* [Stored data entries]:
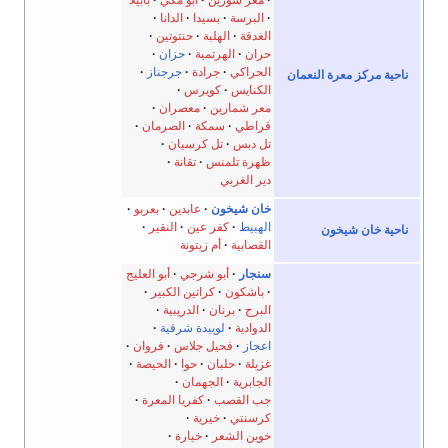
معر شورين
أبو مكي
بابيلا
البرسة
بسيدا
الدانا
الغدقة
الهلبة
حنتوتين
حران
الهرتمية
حزان
الحراكي
جرادة
جرجناز
ناحية مركز معرة النعمان
الكنايس
كويرس
معر شمارين
معصران
قراطي
سمكة
الصرمان
تل دبس
تل كرسيان
ظهرة تلمنس
تقانة
دير الغربي
خان شيخون
عابدين
بعربو
الهبيط
كفر عين
النقير
ناحية خان شيخون
القصابية
أم زيتونة
سنجار
أبو شرجي
أبو العليج
باشكون
كراتين الكبير
البرج
برنان
الدريبية
الدوادية
لويبدة شرقية
اعجاز
فحيل جلاس
فروان
غزيلة
حلبان
حوا
الحيصة
الجابرية
الجهمان
جب القصب
كفريا المعرة
كرسنتي
خيرية
خوين الشعر
خيارة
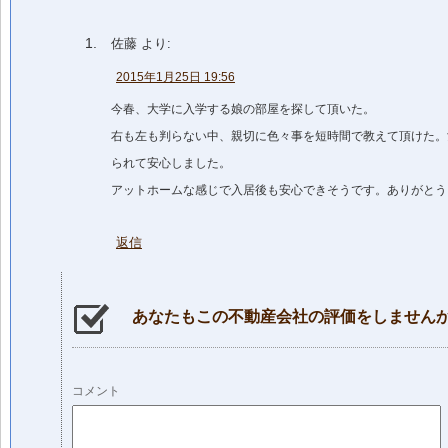
佐藤
より:
2015年1月25日 19:56
今春、大学に入学する娘の部屋を探して頂いた。
右も左も判らない中、親切に色々事を短時間で教えて頂けた。
られて安心しました。
アットホームな感じで入居後も安心できそうです。ありがとう
返信
あなたもこの不動産会社の評価をしません
コメント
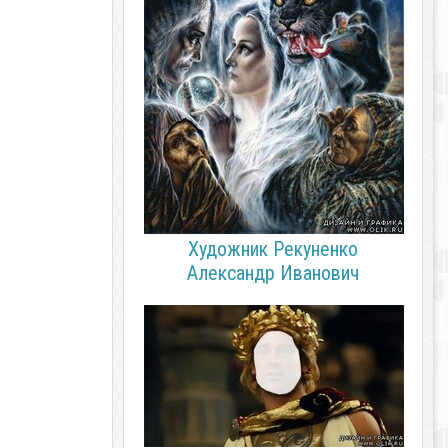
Художник Рекуненко
Александр Иванович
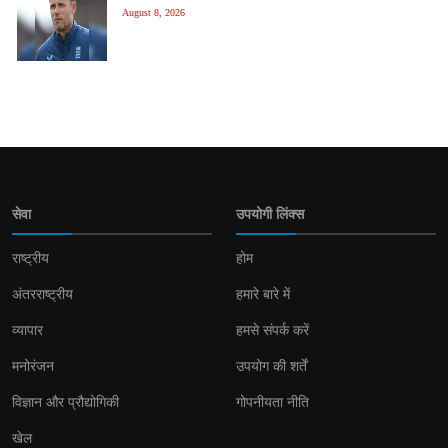
August 8, 2026
सेवा
उपयोगी लिंक्स
राष्ट्रीय
होम
अंतरराष्ट्रीय
हमारे बारे में
व्यापार
हमसे संपर्क करें
मनोरंजन
उपयोग की शर्तें
विज्ञान और प्रौद्योगिकी
गोपनीयता नीति
खेल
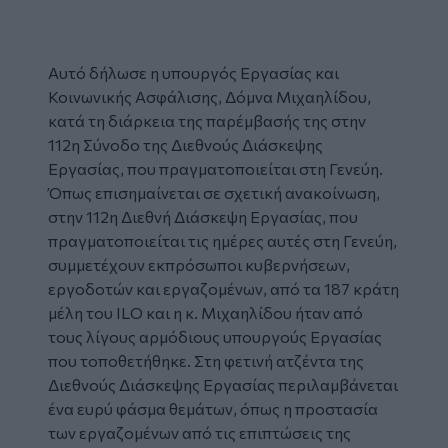
Αυτό δήλωσε η υπουργός Εργασίας και
Κοινωνικής Ασφάλισης,
Δόμνα Μιχαηλίδου
,
κατά τη διάρκεια της παρέμβασής της στην
112η Σύνοδο της Διεθνούς Διάσκεψης
Εργασίας, που πραγματοποιείται στη Γενεύη.
Όπως επισημαίνεται σε σχετική ανακοίνωση,
στην 112η Διεθνή Διάσκεψη Εργασίας, που
πραγματοποιείται τις ημέρες αυτές στη Γενεύη,
συμμετέχουν εκπρόσωποι κυβερνήσεων,
εργοδοτών και εργαζομένων, από τα 187 κράτη
μέλη του ILO και η κ. Μιχαηλίδου ήταν από
τους λίγους αρμόδιους υπουργούς Εργασίας
που τοποθετήθηκε. Στη φετινή ατζέντα της
Διεθνούς Διάσκεψης Εργασίας περιλαμβάνεται
ένα ευρύ φάσμα θεμάτων, όπως η προστασία
των εργαζομένων από τις επιπτώσεις της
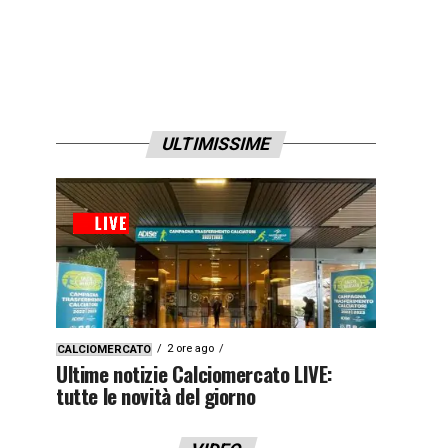
ULTIMISSIME
2 ore ago
CALCIOMERCATO
Ultime notizie Calciomercato LIVE:
tutte le novità del giorno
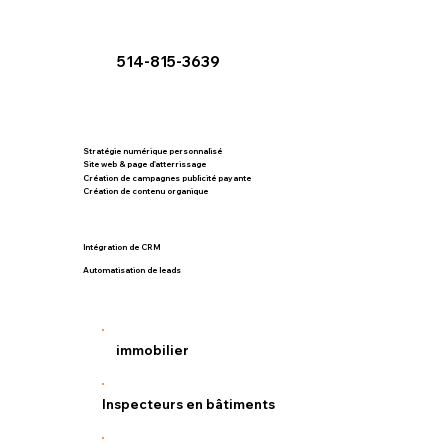
514-815-3639
Stratégie numérique personnalisé
Site web & page d'atterrissage
Création de campagnes publicité payante
Création de contenu organique
Intégration de CRM
Automatisation de leads
immobilier
Inspecteurs en bâtiments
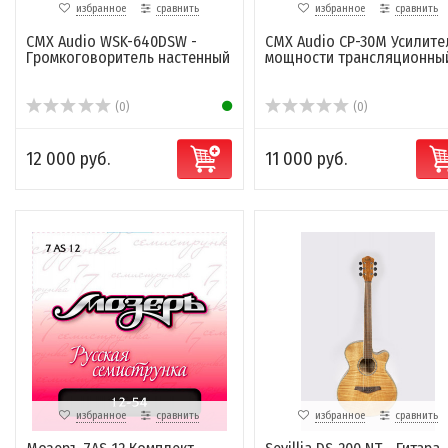
избранное
сравнить
избранное
сравнить
CMX Audio WSK-640DSW -
CMX Audio CP-30M Усилите
Громкоговоритель настенный
мощности трансляционны
(0)
(0)
12 000 руб.
11 000 руб.
избранное
сравнить
избранное
сравнить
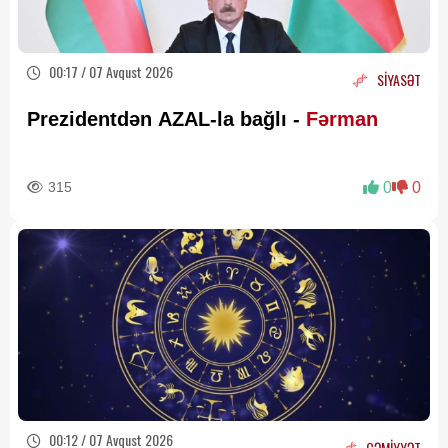
00:17 / 07 Avqust 2026
SİYASƏT
Prezidentdən AZAL-la bağlı -
Fərman
315
0
0
00:12 / 07 Avqust 2026
CƏMİYYƏT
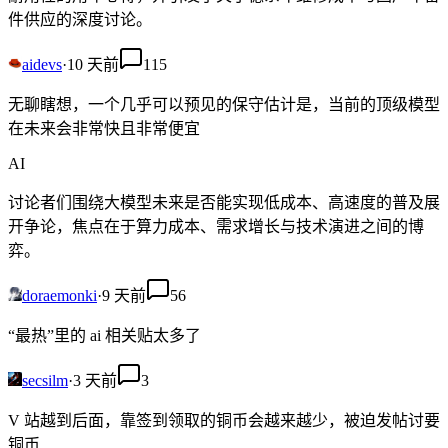
件供应的深度讨论。
aidevs
·
10 天前
115
无聊瞎想，一个几乎可以预见的保守估计是，当前的顶级模型
在未来会非常快且非常便宜
AI
讨论者们围绕大模型未来是否能实现低成本、高速度的普及展
开争论，焦点在于算力成本、需求增长与技术演进之间的博
弈。
doraemonki
·
9 天前
56
“最热”里的 ai 相关贴太多了
secsilm
·
3 天前
3
V 站越到后面，靠签到领取的铜币会越来越少，被迫发帖讨要
铜币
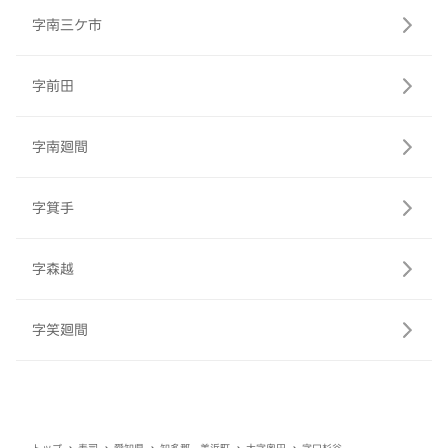
字南三ケ市
字前田
字南廻間
字箕手
字森越
字笑廻間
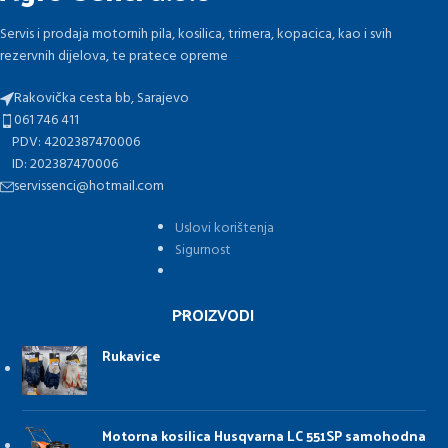
Servis i prodaja motornih pila, kosilica, trimera, kopacica, kao i svih
rezervnih dijelova, te pratece opreme
Rakovička cesta bb, Sarajevo
061 746 411
PDV: 4202387470006
ID: 202387470006
servissenci@hotmail.com
Uslovi korištenja
Sigurnost
PROIZVODI
Rukavice
Motorna kosilica Husqvarna LC 551SP samohodna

* [HOW TO COMPLETE THIS TASK]:
Retype the records verbatim, but not their images.

* [RESULT OF THIS EXERCISE]:
معر شورين
أبو مكي
بابيلا
البرسة
بسيدا
الدانا
الغدقة
الهلبة
حنتوتين
حران
الهرتمية
حزان
الحراكي
جرادة
جرجناز
ناحية مركز معرة النعمان
الكنايس
كويرس
معر شمارين
معصران
قراطي
سمكة
الصرمان
تل دبس
تل كرسيان
ظهرة تلمنس
تقانة
دير الغربي
خان شيخون
عابدين
بعربو
الهبيط
كفر عين
النقير
ناحية خان شيخون
القصابية
أم زيتونة
سنجار
أبو شرجي
أبو العليج
باشكون
كراتين الكبير
البرج
برنان
الدريبية
الدوادية
لويبدة شرقية
اعجاز
فحيل جلاس
فروان
غزيلة
حلبان
حوا
الحيصة
الجابرية
الجهمان
جب القصب
كفريا المعرة
كرسنتي
خيرية
خوين الشعر
خيارة
佐藤
より:
2015年1月25日 19:56
今春、大学に入学する娘の部屋を探して頂いた。
右も左も判らない中、親切に色々事を短時間で教えて頂けた。
られて安心しました。
アットホームな感じで入居後も安心できそうです。ありがとう
返信
あなたもこの不動産会社の評価をしません
コメント
Художник Рекуненко
Александр Иванович
August 8, 2026
सेवा
उपयोगी लिंक्स
राष्ट्रीय
होम
अंतरराष्ट्रीय
हमारे बारे में
व्यापार
हमसे संपर्क करें
मनोरंजन
उपयोग की शर्तें
विज्ञान और प्रौद्योगिकी
गोपनीयता नीति
खेल
Αυτό δήλωσε η υπουργός Εργασίας και
Κοινωνικής Ασφάλισης,
Δόμνα Μιχαηλίδου
,
κατά τη διάρκεια της παρέμβασής της στην
112η Σύνοδο της Διεθνούς Διάσκεψης
Εργασίας, που πραγματοποιείται στη Γενεύη.
Όπως επισημαίνεται σε σχετική ανακοίνωση,
στην 112η Διεθνή Διάσκεψη Εργασίας, που
πραγματοποιείται τις ημέρες αυτές στη Γενεύη,
συμμετέχουν εκπρόσωποι κυβερνήσεων,
εργοδοτών και εργαζομένων, από τα 187 κράτη
μέλη του ILO και η κ. Μιχαηλίδου ήταν από
τους λίγους αρμόδιους υπουργούς Εργασίας
που τοποθετήθηκε. Στη φετινή ατζέντα της
Διεθνούς Διάσκεψης Εργασίας περιλαμβάνεται
ένα ευρύ φάσμα θεμάτων, όπως η προστασία
των εργαζομένων από τις επιπτώσεις της
ULTIMISSIME
2 ore ago
CALCIOMERCATO
Ultime notizie Calciomercato LIVE:
tutte le novità del giorno
514-815-3639
Stratégie numérique personnalisé
Site web & page d'atterrissage
Création de campagnes publicité payante
Création de contenu organique
Intégration de CRM
Automatisation de leads
immobilier
Inspecteurs en bâtiments
избранное
сравнить
избранное
сравнить
CMX Audio WSK-640DSW -
CMX Audio CP-30M Усилите
Громкоговоритель настенный
мощности трансляционны
(0)
(0)
12 000 руб.
11 000 руб.
избранное
сравнить
избранное
сравнить
00:17 / 07 Avqust 2026
SİYASƏT
Prezidentdən AZAL-la bağlı -
Fərman
315
0
0
00:12 / 07 Avqust 2026
CƏMİYYƏT
件供应的深度讨论。
aidevs
·
10 天前
115
无聊瞎想，一个几乎可以预见的保守估计是，当前的顶级模型
在未来会非常快且非常便宜
AI
讨论者们围绕大模型未来是否能实现低成本、高速度的普及展
开争论，焦点在于算力成本、需求增长与技术演进之间的博
弈。
doraemonki
·
9 天前
56
“最热”里的 ai 相关贴太多了
secsilm
·
3 天前
3
V 站越到后面，靠签到领取的铜币会越来越少，被迫发帖讨要
铜币
字南三ケ市
字前田
字南廻間
字箕手
字森越
字笑廻間
Servis i prodaja motornih pila, kosilica, trimera, kopacica, kao i svih
rezervnih dijelova, te pratece opreme
Rakovička cesta bb, Sarajevo
061 746 411
PDV: 4202387470006
ID: 202387470006
servissenci@hotmail.com
Uslovi korištenja
Sigurnost
PROIZVODI
Rukavice
Motorna kosilica Husqvarna LC 551SP samohodna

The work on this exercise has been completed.